Ciríaco sonrió con nostalgia al rememorar los primeros días de Artemio en las tolderías de Calehán, cuando los niños ranqueles dejaron de llamarlo
Pichín-Antü
(pequeño sol) para bautizarlo
Pichín-Ülleún
(pequeña furia) después de que demostró con frecuencia que, si bien de apariencia esmirriada y aire abatido, ocultaba un temperamento que se alzaba como el del león para defenderse si lo provocaban. Al final, con varios magullones, ojos negros y narices sangrantes, los niños terminaron por aceptarlo como a uno de ellos y le enseñaron sus habilidades con la generosidad que caracterizaba al indio pampa. Artemio aprendió a
loncotear,
una forma de lucha para dirimir pequeñas diferencias, a fabricar boleadoras, para fastidio de los perros y pequeñas alimañas, a arrojar la lanza de tacuara, una especie de caña liviana y flexible, y, sobre todo, a dominar el caballo con la asombrosa destreza de los ranqueles. El tiempo pasó, y
Pichín-Úlleún
se convirtió en
Ülleún
o en Furia, su traducción más aproximada.

Los años parecían haberse escurrido como agua entre los dedos, y, cada tanto, cuando a Ciríaco lo asaltaba la inquietud por la suerte de su pequeño Artemio, se instaba a recordar que ya era un hombre, "uno bien bragado", al decir de Belisario, con una reputación granjeada a fuerza de lucha, trabajo y tesón.

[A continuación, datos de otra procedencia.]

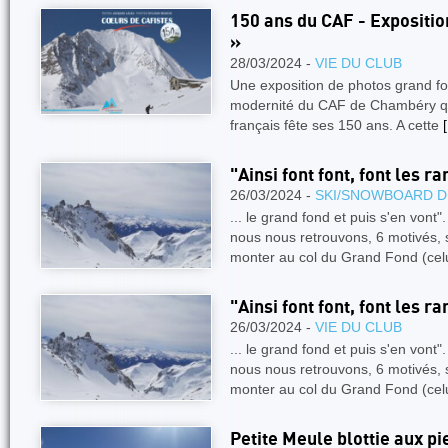
150 ans du CAF - Exposit
»
28/03/2024 -
VIE DU CLUB
Une exposition de photos grand for
modernité du CAF de Chambéry qui
français fête ses 150 ans. A cette
[
"Ainsi font font, font les r
26/03/2024 -
SKI/SNOWBOARD D
... le grand fond et puis s'en vont
nous nous retrouvons, 6 motivés, s
monter au col du Grand Fond (cel
"Ainsi font font, font les r
26/03/2024 -
VIE DU CLUB
... le grand fond et puis s'en vont
nous nous retrouvons, 6 motivés, s
monter au col du Grand Fond (cel
Petite Meule blottie aux p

Lo llamaban
gauderio,
un vocablo del sur del Brasil usado para nombrar a los campesinos andariegos y a los vagabundos, o su equivalente en castellano,
gaucho,
y que refería a los jinetes errantes de las pampas, a los vagos, a los mal entretenidos, que iban de campo en campo en busca de una
changa,
porque así vivía Artemio Furia, como un vagabundo, sin terruño, sin querencia, de puesto en puesto, de estancia en estancia, aunque Ciríaco sabía que su corazón se repartía entre las paredes de ese convento que lo habían protegido de pequeño y los ranchos donde habitaba su familia, los ranqueles.